Department of Radiology and Imaging Sciences, Emory University, 101 Woodruff Circle, Room 1203, Atlanta, GA, 30322, USA.
Division of Cardiology, Department of Medicine, UNC School of Medicine, University of North Carolina, Chapel Hill, NC, USA.
J Nucl Cardiol. 2020 Oct;27(5):1652-1664. doi: 10.1007/s12350-018-1432-3. Epub 2018 Sep 12.
To describe and validate an artificial intelligence (AI)-driven structured reporting system by direct comparison of automatically generated reports to results from actual clinical reports generated by nuclear cardiology experts.
Quantitative parameters extracted from myocardial perfusion imaging (MPI) studies are used by our AI reporting system to generate automatically a guideline-compliant structured report (sR).

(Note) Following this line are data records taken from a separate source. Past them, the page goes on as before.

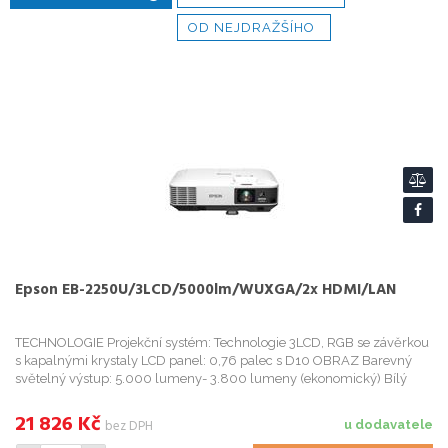
OD NEJDRAŽŠÍHO
Epson EB-2250U/3LCD/5000lm/WUXGA/2x HDMI/LAN
TECHNOLOGIE Projekční systém: Technologie 3LCD, RGB se závěrkou
s kapalnými krystaly LCD panel: 0,76 palec s D10 OBRAZ Barevný
světelný výstup: 5.000 lumeny- 3.800 lumeny (ekonomický) Bílý
světelný výstup: 5.000 lumeny- 3.800 lumeny (ekonomi...
21 826
Kč
bez DPH
u dodavatele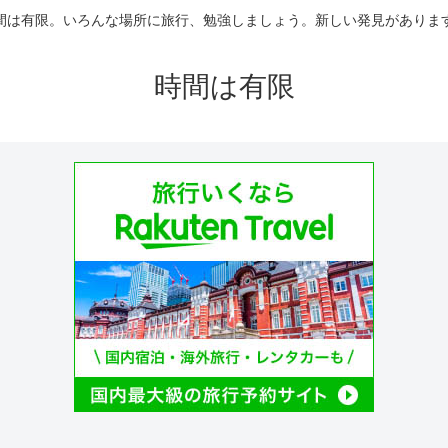
間は有限。いろんな場所に旅行、勉強しましょう。新しい発見がありま
時間は有限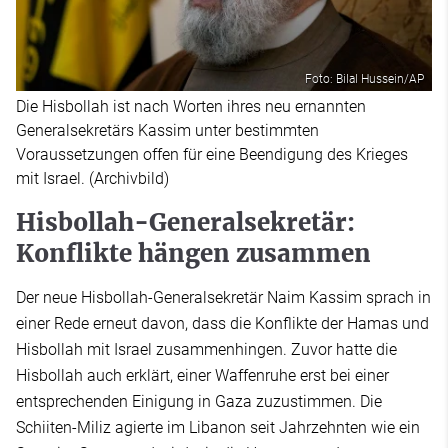
Foto: Bilal Hussein/AP
Die Hisbollah ist nach Worten ihres neu ernannten
Generalsekretärs Kassim unter bestimmten
Voraussetzungen offen für eine Beendigung des Krieges
mit Israel. (Archivbild)
Hisbollah-Generalsekretär:
Konflikte hängen zusammen
Der neue Hisbollah-Generalsekretär Naim Kassim sprach in
einer Rede erneut davon, dass die Konflikte der Hamas und
Hisbollah mit Israel zusammenhingen. Zuvor hatte die
Hisbollah auch erklärt, einer Waffenruhe erst bei einer
entsprechenden Einigung in Gaza zuzustimmen. Die
Schiiten-Miliz agierte im Libanon seit Jahrzehnten wie ein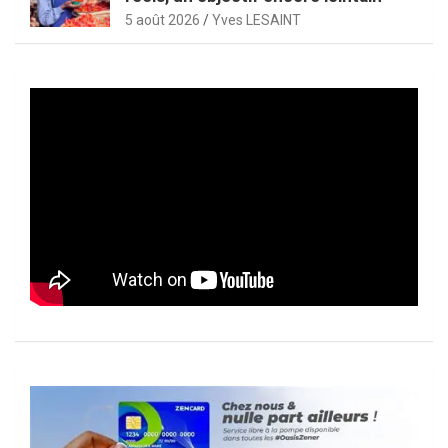
5 août 2026
Yves LESAINT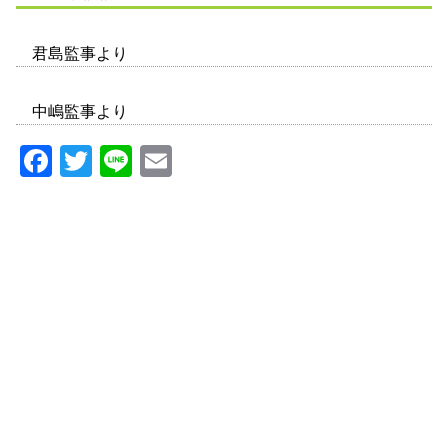
君島監事より
中嶋監事より
Facebook
Twitter
Line
Email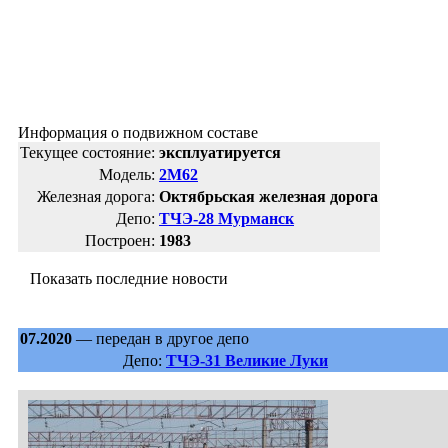
Информация о подвижном составе
Текущее состояние:
эксплуатируется
Модель:
2М62
Железная дорога:
Октябрьская железная дорога
Депо:
ТЧЭ-28 Мурманск
Построен:
1983
Показать последние новости
07.2020
— передан в другое депо
Депо:
ТЧЭ-31 Великие Луки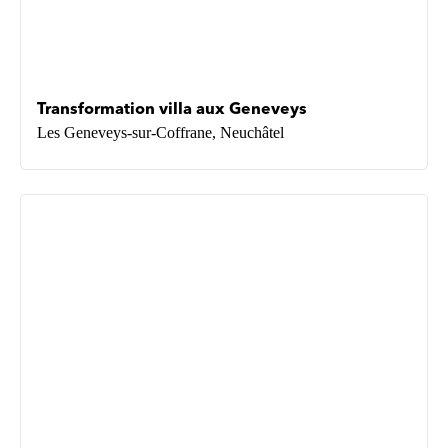
Transformation villa aux Geneveys
Les Geneveys-sur-Coffrane, Neuchâtel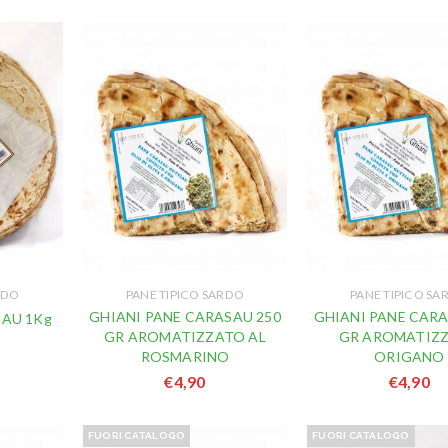
RDO
PANE TIPICO SARDO
PANE TIPICO SA
GHIANI PANE CARASAU 250
GHIANI PANE CARA
SAU 1Kg
GR AROMATIZZATO AL
GR AROMATIZ
ROSMARINO
ORIGANO
€
4,90
€
4,90
FUORI CATALOGO
FUORI CATALOGO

A new nonparametric approach generates distribution functions of rest and stress, perfusion, and thickening, for each of 17 left ventricle segments that are then transformed to certainty factors (CFs) that a segment is hypoperfused, ischemic. These CFs are then input to our set of heuristic rules used to reach diagnostic findings and impressions propagated into a sR referred as an AI-driven structured report (AIsR). The diagnostic accuracy of the AIsR for detecting coronary artery disease (CAD) and ischemia was tested in 1,000 patients who had undergone rest/stress SPECT MPI.
At the high-specificity (SP) level, in a subset of 100 patients, there were no statistical differences in the agreements between the AIsr, and nine experts' impressions of CAD (P = .33) or ischemia (P = .37). This high-SP level also yielded the highest accuracy across global and regional results in the 1,000 patients. These accuracies were statistically significantly better than the other two levels [sensitivity (SN)/SP tradeoff, high SN] across all comparisons.
This AI reporting system automatically generates a structured natural language report with a diagnostic performance comparable to those of experts.
通过将自动生成的报告与核医学专家实际生成的临床报告结果进行直接比较,描述和验证一种人工智能(AI)驱动的结构化报告系统。
我们的 AI 报告系统使用从心肌灌注成像(MPI)研究中提取的定量参数,自动生成符合指南的结构化报告(sR)。
一种新的非参数方法为 17 个左心室节段生成静息和应激、灌注和增厚的分布函数,然后将这些分布函数转换为某个节段灌注不足、缺血的确定性因素(CF)。这些 CF 然后输入到我们的启发式规则集,用于得出诊断发现并将印象传播到 sR 中,称为 AI 驱动的结构化报告(AIsR)。在 1000 名接受静息/应激 SPECT MPI 的患者中,测试了 AIsR 检测冠状动脉疾病(CAD)和缺血的诊断准确性。
在高特异性(SP)水平,在 100 名患者的亚组中,AIsR 与九位专家对 CAD(P =.33)或缺血(P =.37)的印象之间没有统计学差异。在 1000 名患者的整体和区域结果中,这种高 SP 水平也产生了最高的准确性。与其他两个水平[灵敏度(SN)/SP 权衡,高 SN]相比,这些准确性在所有比较中均具有统计学意义。
该 AI 报告系统可自动生成具有与专家相当的诊断性能的结构化自然语言报告。